What Am I Saying to Myself?

December 8, 2023


Our minds are busy places (okay, busy is an understatement!). For those of us lacking Buddha-like mental discipline, it’s pretty much a ceaseless flow of words and images moving across our internal screen 24/7. Now some of this thinking falls into what you might call the neutral category–grocery lists, logistics, planning. It doesn't carry much weight or elicit any particular emotional response in us. But there's another brand of thought that does have emotional impact. It’s what I call self-messaging. Self-messages are those things we say to ourselves or picture that create or enhance either a positive or negative feeling (across a wide spectrum of course). 

Most of us are sending ourselves these verbal or visual notices all day, every day. And they tend to emerge around some pretty consistent themes–informed by any number of factors. We often hear this internal dialogue referred to as self-talk, and for the purposes of this post, I'll call our visual thinking, mental images.


Self-Talk

Self-talk can come in the form of a phrase, a string of statements, a command or even a full-on conversation with ourselves, internally or aloud. Whatever the form, it is usually doing one of two things: helping or hurting us.

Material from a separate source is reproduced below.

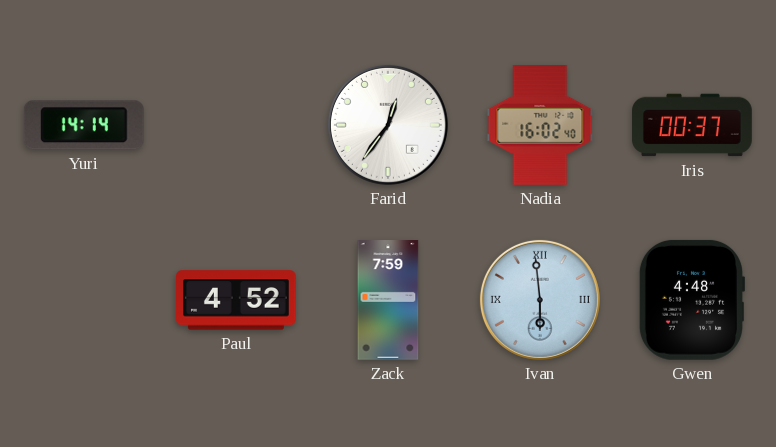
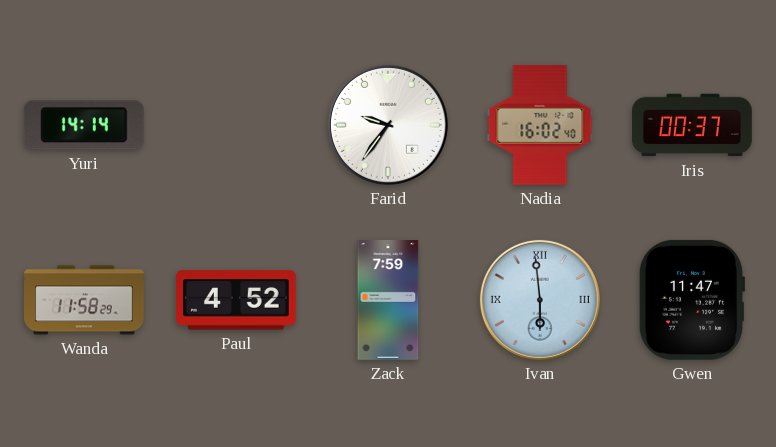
Farid: 12:36 -> 9:36
Wanda: none -> 11:58
Gwen: 4:48 -> 11:47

But how much time do we spend reflecting on what we say to ourselves? Usually, not much. Not nearly as much as we spend thinking about what we say to other people, and what they say to us (big one, this!). But outside of our biology, our self-talk is probably the greatest determining factor in our emotional state at any given time.

In 2005, the National Science Foundation published an article summarizing research on human thoughts per day. It was found that the average person has about 12,000 to 60,000 thoughts per day of which 80% were negative, and 95% were exactly the same thoughts as the day before. Now imagine if you were saying those 12-60 thousand negative thoughts aloud–how scary would that be??

Think about how many times you started to feel rotten and couldn’t figure out why. If you could trace your emotions back to their source, you’d likely find a negative self-message (or five!) in there somewhere. But with everything typically going on in our heads at any given time, destructive (or even just unhelpful) thoughts often fly under the radar of our conscious awareness. 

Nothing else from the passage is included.